"It's been so long since I've seen a good zombie film." posts a friend of Russovoir's on Facebook. He immediately liked it because what recklessness that decision was was the hollowness in the mind which World War Z filled to the brim as quickly as it was abandoned. The thrill was real, partly because Brad Pitt is too reputable not to be taken seriously. Much like his convalescing wife Angelina Jolie in her films. Most of the nail-biting thrill was from the palpable special effects. It's as if what was happening on the screen and the stillness in the audience, in the movie house are concurrently happening that what's probably waiting outside is only limited to one's imagination. A biological outbreak is not impossible, and that by itself made the film mortally terrifying. We held to the ominous idea that 'what if' it does happen to thirstily want to know how it ends, crossing fingers of a cure (and Brad must not die because Mother Nature is a female for a reason), as if like a manual for what should come.

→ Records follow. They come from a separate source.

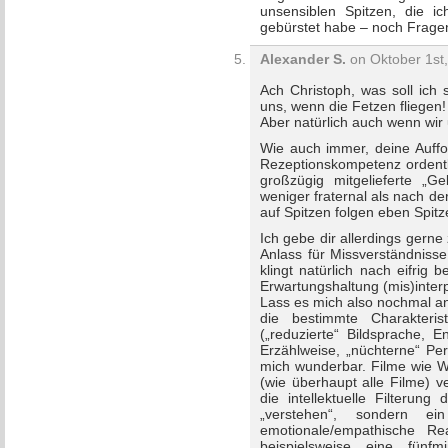
unsensiblen Spitzen, die i
gebürstet habe – noch Frage
Alexander S.
on Oktober 1st,
Ach Christoph, was soll ich
uns, wenn die Fetzen fliegen!
Aber natürlich auch wenn wir
Wie auch immer, deine Auffo
Rezeptionskompetenz ordentl
großzügig mitgelieferte „
weniger fraternal als nach 
auf Spitzen folgen eben Spitze
Ich gebe dir allerdings gern
Anlass für Missverständnisse
klingt natürlich nach eifrig
Erwartungshaltung (mis)interp
Lass es mich also nochmal an
die bestimmte Charakteri
(„reduzierte“ Bildsprache, E
Erzählweise, „nüchterne“ Per
mich wunderbar. Filme wi
(wie überhaupt alle Filme) 
die intellektuelle Filterung
„verstehen“, sondern ei
emotionale/empathische Re
beispielsweise eine fünfm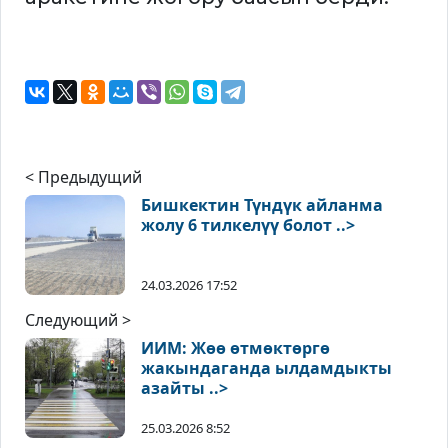
< Предыдущий
Бишкектин Түндүк айланма
жолу 6 тилкелүү болот ..>
24.03.2026 17:52
Следующий >
ИИМ: Жөө өтмөктөргө
жакындаганда ылдамдыкты
азайты ..>
25.03.2026 8:52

"But it's not really a cure, it's a camouflage." |
After when the body count just doubles, no, quadruples every minute; after when there's just a thin string of hope and the screen time of the undead are so frequent one begins to examine its authenticity, the twist jerks you back like a potent medicine with a parasitic kick. World War Z, indeed, is the much awaited zombie thriller when we really weren't consciously waiting for; the definition of an outbreak.